**Records for the exercise:**
☆ ☆ ☆
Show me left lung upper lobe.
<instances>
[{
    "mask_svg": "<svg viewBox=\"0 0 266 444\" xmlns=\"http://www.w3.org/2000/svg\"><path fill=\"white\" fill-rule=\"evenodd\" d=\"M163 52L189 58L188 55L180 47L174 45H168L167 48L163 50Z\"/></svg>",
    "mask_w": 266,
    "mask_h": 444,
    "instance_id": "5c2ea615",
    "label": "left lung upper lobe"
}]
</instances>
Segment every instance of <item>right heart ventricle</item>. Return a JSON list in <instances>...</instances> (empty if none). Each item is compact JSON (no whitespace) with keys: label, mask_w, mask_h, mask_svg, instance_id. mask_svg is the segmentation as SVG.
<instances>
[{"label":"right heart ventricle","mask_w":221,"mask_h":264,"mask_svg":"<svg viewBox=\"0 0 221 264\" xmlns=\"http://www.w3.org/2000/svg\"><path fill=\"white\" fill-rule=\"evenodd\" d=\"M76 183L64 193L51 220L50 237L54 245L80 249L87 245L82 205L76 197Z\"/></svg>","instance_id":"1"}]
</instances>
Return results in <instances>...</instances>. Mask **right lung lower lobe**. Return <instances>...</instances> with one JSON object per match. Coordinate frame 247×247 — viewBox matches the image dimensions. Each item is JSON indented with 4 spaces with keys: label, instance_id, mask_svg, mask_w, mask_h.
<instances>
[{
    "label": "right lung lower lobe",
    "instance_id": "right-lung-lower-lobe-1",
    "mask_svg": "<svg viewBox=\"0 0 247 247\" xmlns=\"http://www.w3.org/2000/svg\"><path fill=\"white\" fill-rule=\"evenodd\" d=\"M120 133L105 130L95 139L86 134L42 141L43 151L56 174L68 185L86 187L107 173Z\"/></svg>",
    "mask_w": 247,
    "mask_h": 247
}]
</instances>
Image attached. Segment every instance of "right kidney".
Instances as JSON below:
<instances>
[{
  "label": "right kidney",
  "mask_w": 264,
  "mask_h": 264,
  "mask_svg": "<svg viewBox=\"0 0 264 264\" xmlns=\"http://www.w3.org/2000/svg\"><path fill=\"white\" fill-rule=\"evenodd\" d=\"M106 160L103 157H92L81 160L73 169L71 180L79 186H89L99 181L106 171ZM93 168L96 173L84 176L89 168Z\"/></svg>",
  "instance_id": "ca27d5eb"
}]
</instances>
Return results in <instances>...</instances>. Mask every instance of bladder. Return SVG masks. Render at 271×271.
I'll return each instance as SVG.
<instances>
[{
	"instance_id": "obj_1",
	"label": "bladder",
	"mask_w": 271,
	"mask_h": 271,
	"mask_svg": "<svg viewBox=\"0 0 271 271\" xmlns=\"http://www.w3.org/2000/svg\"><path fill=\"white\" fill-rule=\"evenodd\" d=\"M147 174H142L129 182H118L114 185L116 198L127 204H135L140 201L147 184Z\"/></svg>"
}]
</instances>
☆ ☆ ☆
**Task item:**
The records above should be transcribed in full, with no differences.

**Solution to this task:**
Show me left lung upper lobe.
<instances>
[{
    "mask_svg": "<svg viewBox=\"0 0 266 444\" xmlns=\"http://www.w3.org/2000/svg\"><path fill=\"white\" fill-rule=\"evenodd\" d=\"M163 52L189 58L188 55L180 47L174 45H168L167 48L163 50Z\"/></svg>",
    "mask_w": 266,
    "mask_h": 444,
    "instance_id": "5c2ea615",
    "label": "left lung upper lobe"
}]
</instances>
Segment every instance of <item>right heart ventricle</item>. Return a JSON list in <instances>...</instances> (empty if none). Each item is compact JSON (no whitespace) with keys: label, mask_w, mask_h, mask_svg, instance_id. mask_svg is the segmentation as SVG.
<instances>
[{"label":"right heart ventricle","mask_w":221,"mask_h":264,"mask_svg":"<svg viewBox=\"0 0 221 264\" xmlns=\"http://www.w3.org/2000/svg\"><path fill=\"white\" fill-rule=\"evenodd\" d=\"M76 183L64 193L51 220L50 237L54 245L80 249L87 245L82 205L76 197Z\"/></svg>","instance_id":"1"}]
</instances>
Return results in <instances>...</instances>. Mask **right lung lower lobe**. Return <instances>...</instances> with one JSON object per match. Coordinate frame 247×247 — viewBox matches the image dimensions. Each item is JSON indented with 4 spaces with keys: label, instance_id, mask_svg, mask_w, mask_h.
<instances>
[{
    "label": "right lung lower lobe",
    "instance_id": "right-lung-lower-lobe-1",
    "mask_svg": "<svg viewBox=\"0 0 247 247\" xmlns=\"http://www.w3.org/2000/svg\"><path fill=\"white\" fill-rule=\"evenodd\" d=\"M120 133L105 130L95 139L86 134L42 141L43 151L56 174L68 185L86 187L107 173Z\"/></svg>",
    "mask_w": 247,
    "mask_h": 247
}]
</instances>
Image attached. Segment every instance of "right kidney".
Instances as JSON below:
<instances>
[{
  "label": "right kidney",
  "mask_w": 264,
  "mask_h": 264,
  "mask_svg": "<svg viewBox=\"0 0 264 264\" xmlns=\"http://www.w3.org/2000/svg\"><path fill=\"white\" fill-rule=\"evenodd\" d=\"M106 160L103 157H92L81 160L73 169L71 180L79 186H89L99 181L106 171ZM93 168L96 173L84 176L89 168Z\"/></svg>",
  "instance_id": "ca27d5eb"
}]
</instances>
Return results in <instances>...</instances>. Mask every instance of bladder. Return SVG masks. Render at 271×271.
I'll return each instance as SVG.
<instances>
[{
	"instance_id": "obj_1",
	"label": "bladder",
	"mask_w": 271,
	"mask_h": 271,
	"mask_svg": "<svg viewBox=\"0 0 271 271\" xmlns=\"http://www.w3.org/2000/svg\"><path fill=\"white\" fill-rule=\"evenodd\" d=\"M147 174H142L129 182H118L114 185L116 198L127 204H135L140 201L147 184Z\"/></svg>"
}]
</instances>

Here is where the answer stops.